Q. One of my employees is stranded abroad due to the ash cloud – do I have to pay them?
A. The short answer is no; there is no statutory obligation to pay an employee who is not attending work for an unauthorized reason. However, some employers are proposing that employees should use their holiday entitlement to guarantee payment. Other employers are taking a benevolent approach and paying stranded employees, as a goodwill gesture. However, some are taking a hard line on the basis that if the employee cannot attend work, the fault is not that of the employer and that the employee must suffer the consequences.
Q. Can I treat an employee stranded abroad after a holiday as being absent without leave and take disciplinary action?
A. It is not likely that an employment tribunal would be very impressed with this course of action and therefore this is not advisable. The ash cloud would be considered by a tribunal to be a ‘force majeure’ which is without doubt beyond the control of the employee. You have the right to be kept informed regularly by the employee, but to discipline them for being AWOL would be considered too harsh a reaction.
Q. One of my employees had booked leave this week but cannot go on holiday given the ash cloud. Can I still force them to take the holiday or must I allow them to reschedule their holiday?
A. Unless there is anything to the contrary in their contract of employment, yes, you can force the employee to take their scheduled holiday. If the employee had not been able to take the scheduled holiday because o fillness, that would be a different matter. However, it may be better practice to allow the employee to reschedule, providing it does not have a negative impact on business needs or on colleagues.
Q. An employee has told me they cannot come into work because they are stranded abroad but I do not believe them. What action can I take?
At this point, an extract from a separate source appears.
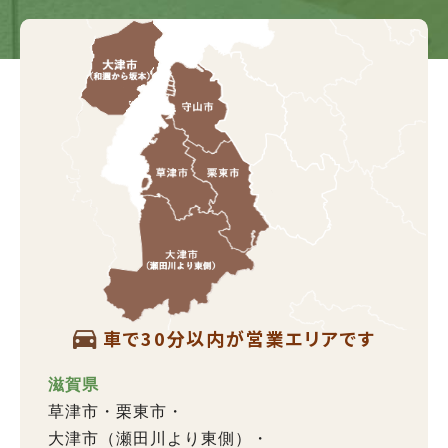
車で30分以内が営業エリアです
滋賀県
草津市
栗東市
大津市（瀬田川より東側）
A. In this situation, you should follow the same course of action as when an employee does not return from holiday on the date they had previously specified. You should ask for proof of travel dates and if you are proved right in your supposition, this would be a disciplinary offence. It is advisable to tackle this situation with a conciliatory manner, because if you are incorrect, the consequences of a heavy handed approach could lead to a claim of constructive dismissal. Therefore, it would be prudent to ask all employees who are absent owing to the ash cloud to present proof of travel dates, which will show consistency and fairness.